16th Sunday in Ordinary Time: Reflections on Hospitality

July 17, 2022

Last year, the US hospitality industry generated 206 billion dollars.  The industry provides lodging, food, and entertainment.  The word “hospitality” means to “serve a guest,” and we do this by being hospitable and gracious.  We can do it in love and with grace.

Our scriptures today want us to understand the importance of hospitality and encourage us to appreciate the human connections that it fosters and the spiritual roots of its origin.

Hospitality is more than a successful business with employees of “outgoing,” pleasant personalities with comfortable-to-luxurious services to sell.

Hospitality is the most necessary and basic virtue of what it means to be a human being.  Hospitality recognizes “another” and becomes attentive to “another.”  More than a service, hospitality is caring overflowing from the heart of one person to another.  Hospitality expresses our equality, our humility, our need to support one another.  It represents sharing the blessings of life.  Before hospitality became an industry, hospitality honored the presence of the spirit of God in someone else.  More than money or cost, hospitality acknowledges that we honor and accept each other because we share the same human gifts.  So we shake a hand, look another in the eye.  We bless each other with warmth and welcome because God has created our uniqueness and invites us to enjoy each other’s company.

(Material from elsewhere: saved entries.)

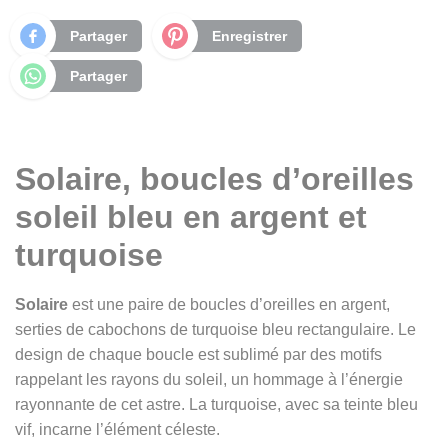
Partager
Enregistrer
Partager
Solaire, boucles d’oreilles
soleil bleu en argent et
turquoise
Solaire
est une paire de boucles d’oreilles en argent,
serties de cabochons de turquoise bleu rectangulaire. Le
design de chaque boucle est sublimé par des motifs
rappelant les rayons du soleil, un hommage à l’énergie
rayonnante de cet astre. La turquoise, avec sa teinte bleu
vif, incarne l’élément céleste.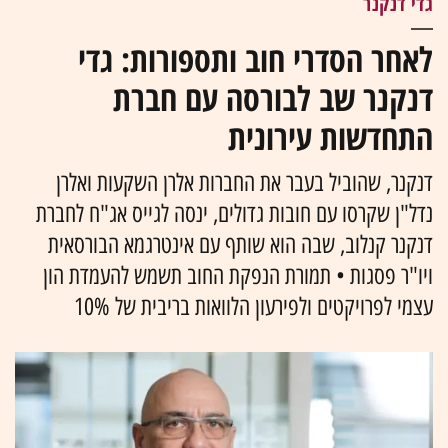
גדי דנקנר
לאחר הסדרי חוב ותספורות: גדי
דנקנר שב לבורסה עם חברת
התחדשות עירונית
דנקנר, שהוביל בעבר את החברות אלרן השקעות ואלרן
נדל"ן שקרסו עם חובות גדולים, ינסה לגייס אג"ח לחברת
דנקנר קנלוב, שבה הוא שותף עם אינטרגמא הבורסאית
ויו"ר פסגות • תמורת הנפקת החוב תשמש להעמדת הון
עצמי לפרויקטים ולפירעון הלוואות בריבית של 10%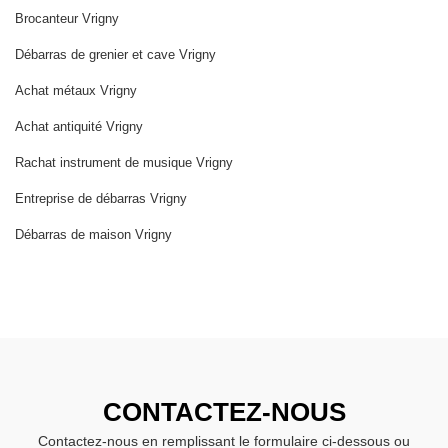
Brocanteur Vrigny
Débarras de grenier et cave Vrigny
Achat métaux Vrigny
Achat antiquité Vrigny
Rachat instrument de musique Vrigny
Entreprise de débarras Vrigny
Débarras de maison Vrigny
CONTACTEZ-NOUS
Contactez-nous en remplissant le formulaire ci-dessous ou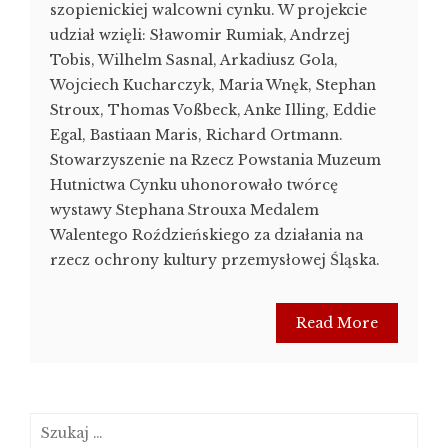
szopienickiej walcowni cynku. W projekcie
udział wzięli: Sławomir Rumiak, Andrzej
Tobis, Wilhelm Sasnal, Arkadiusz Gola,
Wojciech Kucharczyk, Maria Wnęk, Stephan
Stroux, Thomas Voßbeck, Anke Illing, Eddie
Egal, Bastiaan Maris, Richard Ortmann.
Stowarzyszenie na Rzecz Powstania Muzeum
Hutnictwa Cynku uhonorowało twórcę
wystawy Stephana Strouxa Medalem
Walentego Roździeńskiego za działania na
rzecz ochrony kultury przemysłowej Śląska.
Read More
Szukaj:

Hopefully, we see our unique cultural identities as gifts and not threats.  Hopefully, we are getting out of our self-imposed containment, to open our lives and hearts, to receive the beauty of difference, to receive blessings from others, and to be blessings to one another.

As we move into the future, national borders, different languages and cultural customs will lead [us] into a fuller appreciation for each other, hopefully.  Hospitality can offer the grace to be attentive to what a person needs; to transcend culture and language.  There are no borders really, now, except the border of humanity which we all share together.

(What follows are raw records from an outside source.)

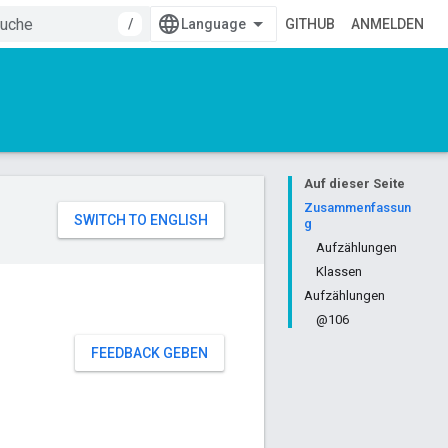
/
GITHUB
ANMELDEN
Auf dieser Seite
Zusammenfassun
g
Aufzählungen
Klassen
Aufzählungen
@106
FEEDBACK GEBEN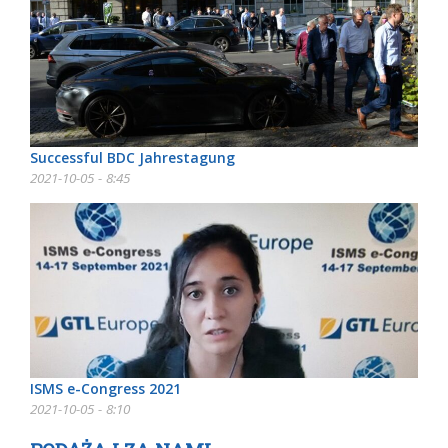
Successful BDC Jahrestagung
2021-10-05 - 8:45
ISMS e-Congress 2021
2021-10-05 - 8:10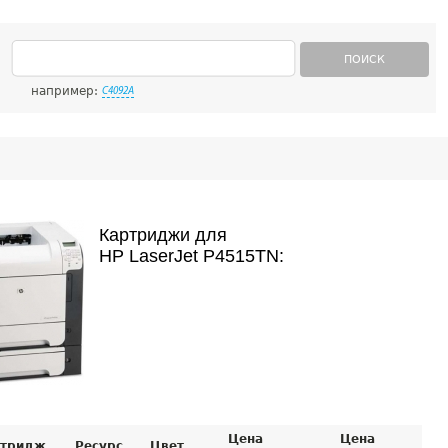
ПОИСК
например:
C4092A
Картриджи для
HP LaserJet P4515TN:
Цена
Цена
тридж
Ресурс
Цвет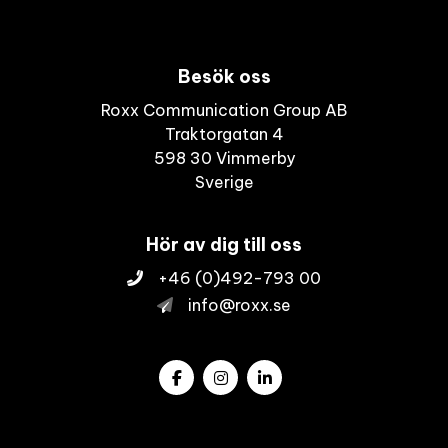
Besök oss
Roxx Communication Group AB
Traktorgatan 4
598 30 Vimmerby
Sverige
Hör av dig till oss
+46 (0)492-793 00
info@roxx.se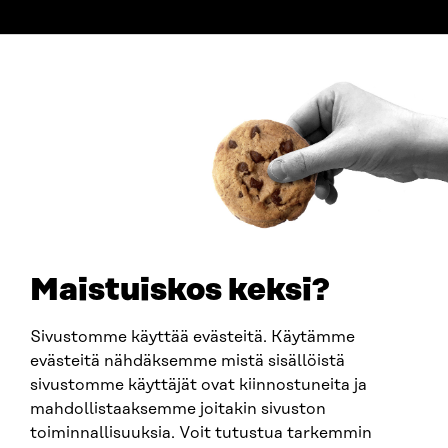
ADDRESS
Itämerenkatu 11-13, PO Box 160,
00181 Helsinki
How to get to Sitra?
BUSINESS ID
0202132-3
TELEPHONE
+358 294 618 991
EMAIL
Maistuiskos keksi?
firstname.lastname@sitra.fi
sitra@sitra.fi
Sivustomme käyttää evästeitä. Käytämme
evästeitä nähdäksemme mistä sisällöistä
sivustomme käyttäjät ovat kiinnostuneita ja
SITRA ON SOCIAL MEDIA
mahdollistaaksemme joitakin sivuston
toiminnallisuuksia. Voit tutustua tarkemmin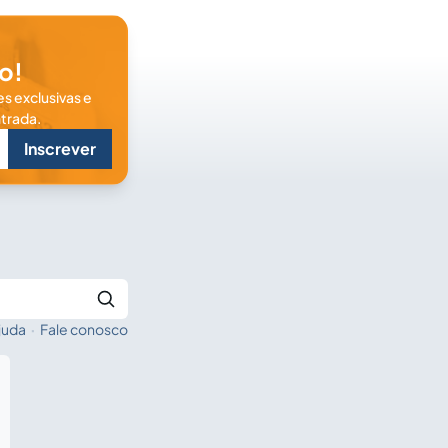
o!
s exclusivas e
trada.
Inscrever
juda
·
Fale conosco
Buscar no Jus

Such an idea might cause us to cringe, to crawl back into our old self-defenses, to feel our spine straighten into rigidity, to go backward, rather than forward.  As Abraham and God welcome each other today, so we are to welcome one another.

We are supposed to be followers of Jesus, students of God’s ways and thinking.  Jesus speaks to prejudices; he speaks to us plainly about His God, His Father, whom he represented – to respect the stranger, the one I do not know, the one I fear, whom I may see first as an enemy rather than a friend.

Where does a big heart and big wide-open mind begin?  Like our Father-in-Faith Abraham, it began when he saw God coming to appear to him in the future of three men.  He welcomed them in true Middle-Eastern hospitality.  What a banquet he threw for them!  There was and is a reward for authentic – from-the-heart hospitality – the promise of a new son for Abraham and Sarah.  What promise is there for us?

True hospitality expresses a genuine desire to welcome, to connect, to go out of the way.  It is more than a person becomes hospitable, but hospitality becomes a blessing to the one who experiences it and to the one who gives it.  — Abraham and the three men, Sarah and the three men.  The first stranger or guest that we welcome is God Himself.  That’s where everything starts.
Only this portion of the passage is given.